But what exactly are the mistakes of the Clinton and Obama administrations?
 
Enter Yoram Ettinger, Israeli researcher, who this week looked beyond the Clinton and Obama administrations, and traced the history of various US administrations in the Middle East, going back to 1948:
President Biden’s foreign policy and national security team reflects a resurgence of the State Department’s worldview. An examination of this worldview and its track record is required, in order to avoid past mistakes.
Remember how Abba Eban said the Palestinian Arabs never miss an opportunity to miss an opportunity?
Notice the pattern of misjudgements that Ettinger finds in US Middle East policy:
 
 
1.  In 1948, the State Department opposed the recognition of Israel for a variety of reasons:
Israel would be helpless against the Arab armies arrayed against it
Israel would be pro-Soviet
Israel's existence would undermine US-Arab relations
Israel's existence would destabilize the Middle East
Israel's existence would threaten the US supply of oil
Israel's existence would damage US interests

2.  During the 1950s, the US courted Egyptian President Gamal Abdel Nasser as a potential Middle East ally, going so far as to extend non-military aid to Egypt. But In return:
Nasser turned into a key ally of the then-USSR
Nasser supported anti-Western elements in Africa
o Nasser intensified anti-US sentiments in the Arab world
Nasser attempted to topple pro-US Arab regimes
 
3.  In 1978-1979, the Carter administration betrayed the pro-US Shah of Iran and instead embraced Ayatollah Khomeini and even shared intelligence with the Khomeini regime during its first few months.
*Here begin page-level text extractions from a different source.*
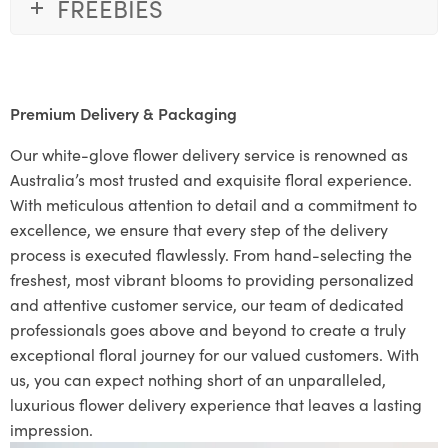
FREEBIES
Premium Delivery & Packaging
Our white-glove flower delivery service is renowned as
Australia’s most trusted and exquisite floral experience.
With meticulous attention to detail and a commitment to
excellence, we ensure that every step of the delivery
process is executed flawlessly. From hand-selecting the
freshest, most vibrant blooms to providing personalized
and attentive customer service, our team of dedicated
professionals goes above and beyond to create a truly
exceptional floral journey for our valued customers. With
us, you can expect nothing short of an unparalleled,
luxurious flower delivery experience that leaves a lasting
impression.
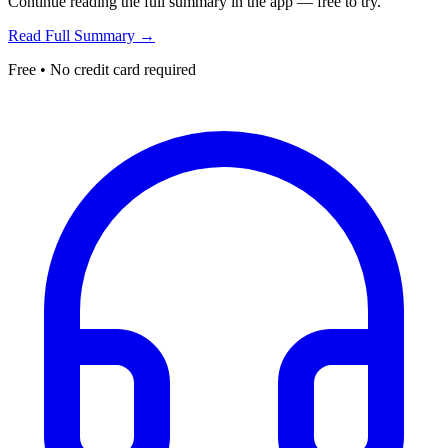
Continue reading the full summary in the app — free to try.
Read Full Summary →
Free • No credit card required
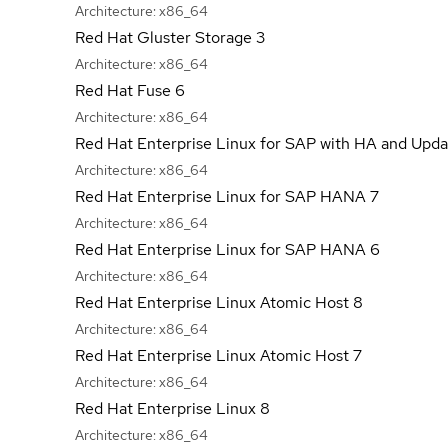
Architecture:
x86_64
Red Hat Gluster Storage 3
Architecture:
x86_64
Red Hat Fuse 6
Architecture:
x86_64
Red Hat Enterprise Linux for SAP with HA and Upda
Architecture:
x86_64
Red Hat Enterprise Linux for SAP HANA 7
Architecture:
x86_64
Red Hat Enterprise Linux for SAP HANA 6
Architecture:
x86_64
Red Hat Enterprise Linux Atomic Host 8
Architecture:
x86_64
Red Hat Enterprise Linux Atomic Host 7
Architecture:
x86_64
Red Hat Enterprise Linux 8
Architecture:
x86_64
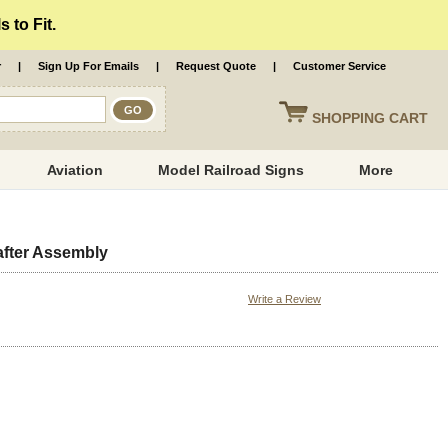
 to Fit.
r
|
Sign Up For Emails
|
Request Quote
|
Customer Service
SHOPPING
CART
Aviation
Model Railroad Signs
More
fter Assembly
Write a Review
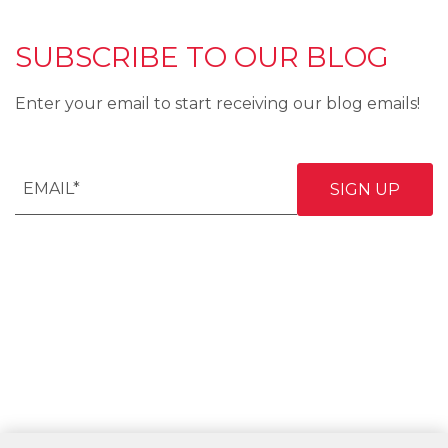
SUBSCRIBE TO OUR BLOG
Enter your email to start receiving our blog emails!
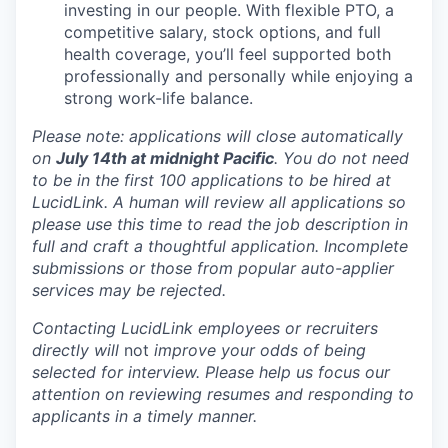
investing in our people. With flexible PTO, a
competitive salary, stock options, and full
health coverage, you’ll feel supported both
professionally and personally while enjoying a
strong work-life balance.
Please note: applications will close automatically
on
July 14th at midnight Pacific
. You do not need
to be in the first 100 applications to be hired at
LucidLink. A human will review all applications so
please use this time to read the job description in
full and craft a thoughtful application. Incomplete
submissions or those from popular auto-applier
services may be rejected.
Contacting LucidLink employees or recruiters
directly will
not
improve your odds of being
selected for interview. Please help us focus our
attention on reviewing resumes and responding to
applicants in a timely manner.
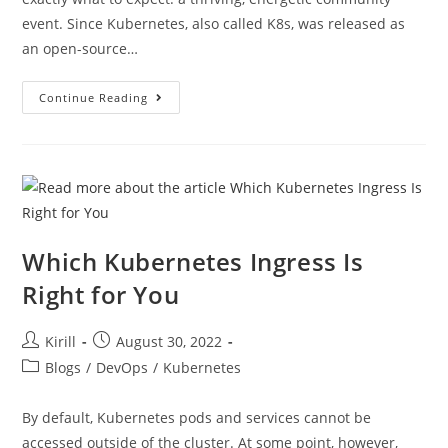
event. Since Kubernetes, also called K8s, was released as
an open-source…
Continue Reading
Which Kubernetes Ingress Is
Right for You
Kirill
August 30, 2022
Blogs
/
DevOps
/
Kubernetes
By default, Kubernetes pods and services cannot be
accessed outside of the cluster. At some point, however,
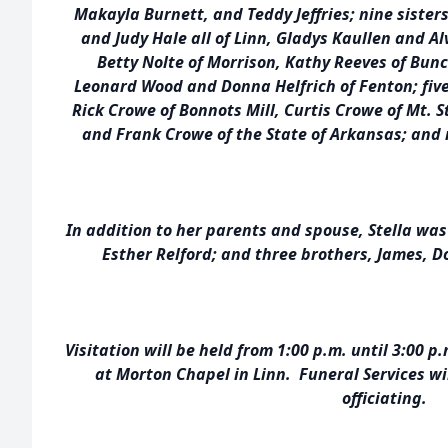
Makayla Burnett, and Teddy Jeffries; nine sister
and Judy Hale all of Linn, Gladys Kaullen and A
Betty Nolte of Morrison, Kathy Reeves of Bun
Leonard Wood and Donna Helfrich of Fenton; five
Rick Crowe of Bonnots Mill, Curtis Crowe of Mt. 
and Frank Crowe of the State of Arkansas; an
In addition to her parents and spouse, Stella was
Esther Relford; and three brothers, James, D
Visitation will be held from 1:00 p.m. until 3:00
at Morton Chapel in Linn. Funeral Services wil
officiating.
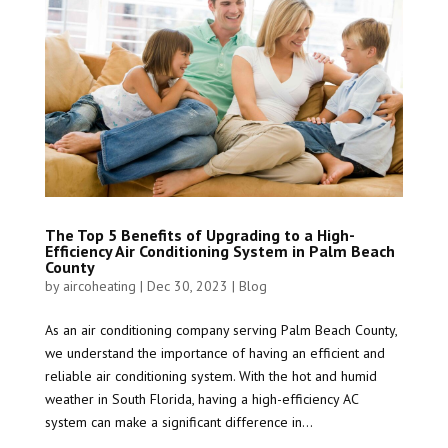
The Top 5 Benefits of Upgrading to a High-
Efficiency Air Conditioning System in Palm Beach
County
by
aircoheating
|
Dec 30, 2023
|
Blog
As an air conditioning company serving Palm Beach County,
we understand the importance of having an efficient and
reliable air conditioning system. With the hot and humid
weather in South Florida, having a high-efficiency AC
system can make a significant difference in...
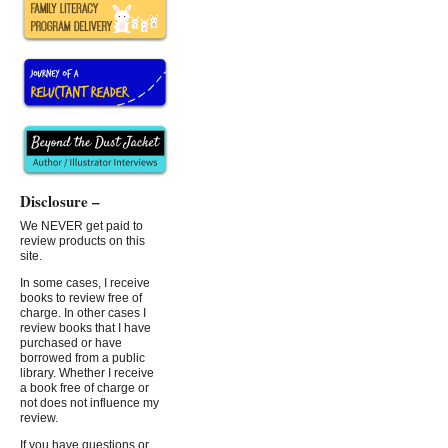
Disclosure –
We NEVER get paid to
review products on this
site.
In some cases, I receive
books to review free of
charge. In other cases I
review books that I have
purchased or have
borrowed from a public
library. Whether I receive
a book free of charge or
not does not influence my
review.
If you have questions or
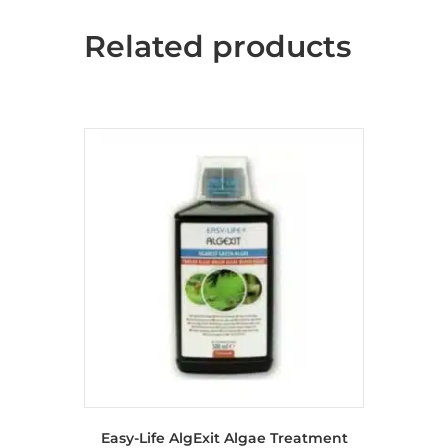
Related products
Easy-Life AlgExit Algae Treatment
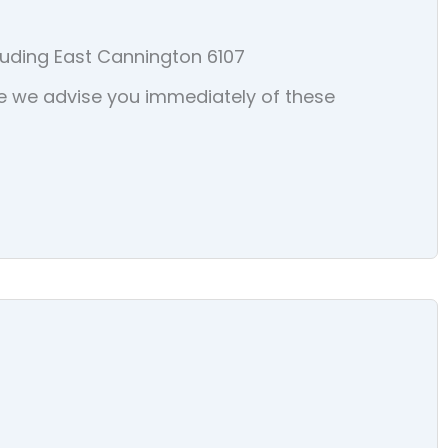
luding East Cannington 6107
sure we advise you immediately of these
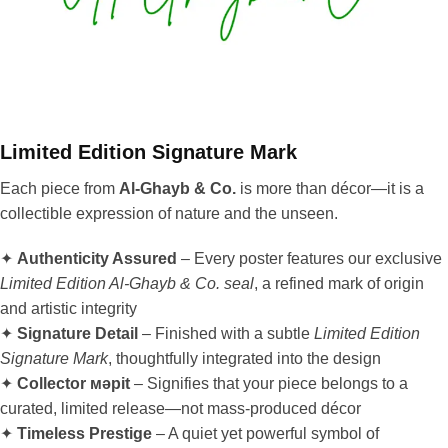
Limited Edition Signature Mark
Each piece from
Al-Ghayb & Co.
is more than décor—it is a
collectible expression of nature and the unseen.
✦
Authenticity Assured
– Every poster features our exclusive
Limited Edition Al-Ghayb & Co. seal
, a refined mark of origin
and artistic integrity
✦
Signature Detail
– Finished with a subtle
Limited Edition
Signature Mark
, thoughtfully integrated into the design
✦
Collector мәрit
– Signifies that your piece belongs to a
curated, limited release—not mass-produced décor
✦
Timeless Prestige
– A quiet yet powerful symbol of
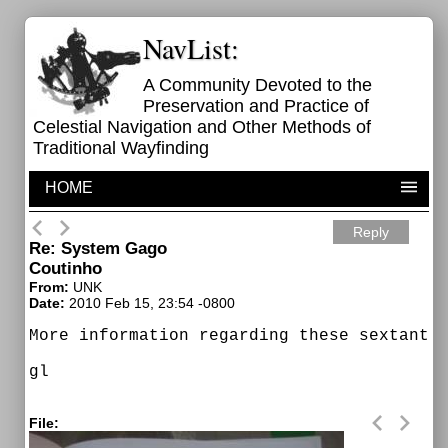
NavList:
A Community Devoted to the
Preservation and Practice of
Celestial Navigation and Other Methods of
Traditional Wayfinding
HOME
Reply
Re: System Gago
Coutinho
From:
UNK
Date:
2010 Feb 15, 23:54 -0800
More information regarding these sextants.
gl

File:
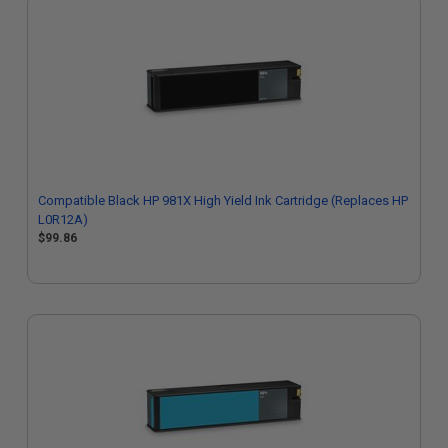
Compatible Black HP 981X High Yield Ink Cartridge (Replaces HP
L0R12A)
$99.86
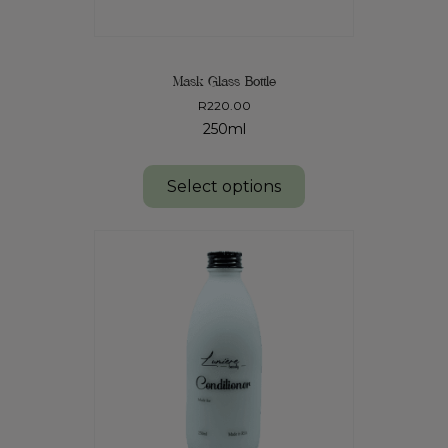
Mask Glass Bottle
R
220.00
250ml
Select options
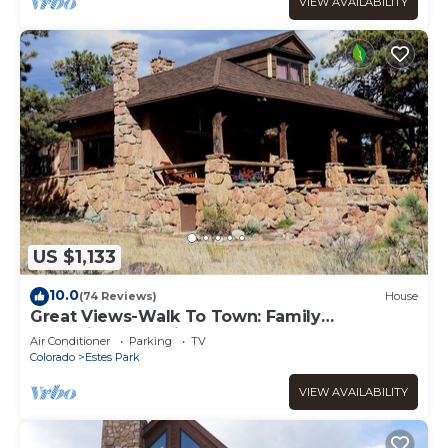
VIEW AVAILABILITY
US $1,133
10.0
(74 Reviews)
House
Great Views-Walk To Town: Family
Gatherings, Reunions. Retreats
Air Conditioner
Parking
TV
Colorado
Estes Park
VIEW AVAILABILITY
Carter assumed Khomeini was controllable and looking for freedom, democracy and positive ties with the US.
 
 
4.  In 1980-1990, during the Reagan and first 2 years of the George H. W. Bush administrations, the US collaborated with Saddam Hussein and supplied him with:
intelligence-sharing
supply of dual use systems
$5 billion loan guarantees
This time, the guiding principle was “the enemy of my enemy is my friend.” For his part, Saddam saw this as a green light for Iraq’s invasion of Kuwait -- especially when the US Ambassador to Iraq, April Gillespie, 8 days before the invasion, told the leader, in accordance with the position of the State Department that an invasion of Kuwait was an inter-Arab issue.
 
Interestingly, Ettinger does not list the overthrow of Hussein and the subsequent weakening of Iraq -- removing Iraq as a check on Iran which in turn became a major destabilizing influence and global sponsor of terrorism -- as an error by the Bush administration.
 
 
5.  From 1993-2000, during the Clinton administration, the US praised Arafat as a messenger of peace, worthy of the Nobel Prize for Peace and of annual US foreign aid. In doing so, Clinton ignored:
Arafat's goal of destroying Israel, as reflected the 1959 Fatah and 1964 PLO charters, 
Arafat's hate-education system, demonizing Jews and glorifying terrorism 
Arafat's intensified terrorism.
 
6.  In 2009, the Obama administration embraced the anti-US Muslim Brotherhood, ignoring its terroristic nature, and looking at it instead as a political, secular entity and turned a cold shoulder toward the pro-US Mubarak. This paved the way for the Muslim Brotherhood to gain power in 2012/13, which was a blow to pro-US Arab countries, which have been afflicted by Muslim Brotherhood terrorism.
 

7.  Up until the 2011 civil war in Syria, the State Department considered Bashar Assad to be a reformer and possibly a potential moderate, based in part on Assad being 
an ophthalmologist in London
married to a British woman
president of the Syrian Internet Association
-- just as his father, Hafiz Assad -- known as “the butcher from Damascus” -- was regarded as a man of his word, and a credible negotiator, justifying Israel’s giving away the strategically important Golan Heights.
 
 
8.  In 2011, the Obama State Department was a key supporter of the US-led NATO military offensive, which toppled Libya’s Qaddafi, despite the fact that Qaddafi 
dismantled Libya’s nuclear infrastructure
conducted a war on Islamic terrorism
provided the US counter-terror intelligence 
The overthrow of Qaddafi transformed Libya into a platform for civil wars and global Islamic terrorism.
 
 
9.  In 2011, the Washington, DC foreign policy and national security establishment welcomed the eruption of violence on the Arab Street in various Arab countries, and interpreted it as a march toward democracy and progress toward peaceful-coexistence -- calling it an Arab Spring.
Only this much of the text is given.